═════ Provided entries

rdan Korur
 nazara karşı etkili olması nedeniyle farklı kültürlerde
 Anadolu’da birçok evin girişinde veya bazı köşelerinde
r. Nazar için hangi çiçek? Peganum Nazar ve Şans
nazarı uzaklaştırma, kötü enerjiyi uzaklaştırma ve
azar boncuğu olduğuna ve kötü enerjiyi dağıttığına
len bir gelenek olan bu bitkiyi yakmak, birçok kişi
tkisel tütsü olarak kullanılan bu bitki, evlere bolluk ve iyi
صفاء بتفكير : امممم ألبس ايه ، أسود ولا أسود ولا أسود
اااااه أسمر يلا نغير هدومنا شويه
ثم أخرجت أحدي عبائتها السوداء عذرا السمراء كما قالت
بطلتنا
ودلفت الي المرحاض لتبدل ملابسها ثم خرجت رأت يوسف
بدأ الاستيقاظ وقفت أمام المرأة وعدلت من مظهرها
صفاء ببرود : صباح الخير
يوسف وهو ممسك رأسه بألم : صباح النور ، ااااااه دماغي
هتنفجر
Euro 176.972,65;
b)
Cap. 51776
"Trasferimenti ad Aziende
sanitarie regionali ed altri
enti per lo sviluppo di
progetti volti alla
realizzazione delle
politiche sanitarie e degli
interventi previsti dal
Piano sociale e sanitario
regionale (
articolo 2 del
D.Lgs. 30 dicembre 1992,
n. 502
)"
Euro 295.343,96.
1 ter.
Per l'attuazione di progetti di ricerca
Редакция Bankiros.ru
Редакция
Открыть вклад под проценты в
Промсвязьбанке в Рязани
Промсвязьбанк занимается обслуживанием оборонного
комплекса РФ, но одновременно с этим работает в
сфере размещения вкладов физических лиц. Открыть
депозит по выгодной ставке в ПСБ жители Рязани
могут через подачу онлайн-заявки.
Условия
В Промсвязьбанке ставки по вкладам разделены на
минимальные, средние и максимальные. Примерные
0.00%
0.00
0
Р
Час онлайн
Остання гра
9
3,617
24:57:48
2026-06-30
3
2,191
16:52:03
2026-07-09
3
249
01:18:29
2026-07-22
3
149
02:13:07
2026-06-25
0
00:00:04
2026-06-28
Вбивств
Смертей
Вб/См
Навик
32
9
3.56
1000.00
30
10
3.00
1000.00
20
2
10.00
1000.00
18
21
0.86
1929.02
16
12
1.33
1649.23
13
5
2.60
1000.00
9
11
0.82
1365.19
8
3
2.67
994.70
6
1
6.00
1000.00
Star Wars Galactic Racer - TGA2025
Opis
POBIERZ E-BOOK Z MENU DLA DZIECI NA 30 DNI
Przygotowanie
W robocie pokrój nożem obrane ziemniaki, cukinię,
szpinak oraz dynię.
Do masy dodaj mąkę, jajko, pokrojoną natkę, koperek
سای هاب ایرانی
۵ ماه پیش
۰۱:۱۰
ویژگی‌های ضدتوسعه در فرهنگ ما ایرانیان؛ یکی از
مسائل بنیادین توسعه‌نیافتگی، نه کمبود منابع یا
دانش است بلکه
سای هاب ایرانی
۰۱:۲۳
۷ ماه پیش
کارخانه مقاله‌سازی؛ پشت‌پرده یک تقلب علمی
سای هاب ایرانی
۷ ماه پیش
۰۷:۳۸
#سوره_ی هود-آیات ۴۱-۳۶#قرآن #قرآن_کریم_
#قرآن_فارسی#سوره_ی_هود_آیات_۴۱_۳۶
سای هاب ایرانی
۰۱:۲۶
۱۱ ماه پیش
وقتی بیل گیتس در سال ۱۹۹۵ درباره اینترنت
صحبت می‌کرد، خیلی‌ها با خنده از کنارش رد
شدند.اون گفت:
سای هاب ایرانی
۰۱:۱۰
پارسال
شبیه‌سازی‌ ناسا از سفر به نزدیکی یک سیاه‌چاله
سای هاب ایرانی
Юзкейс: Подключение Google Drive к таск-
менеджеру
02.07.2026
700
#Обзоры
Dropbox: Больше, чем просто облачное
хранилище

══════════

Task description:
Please say how many lines of the records contain the word "صفاء", giving the number by itself.

Task response:
2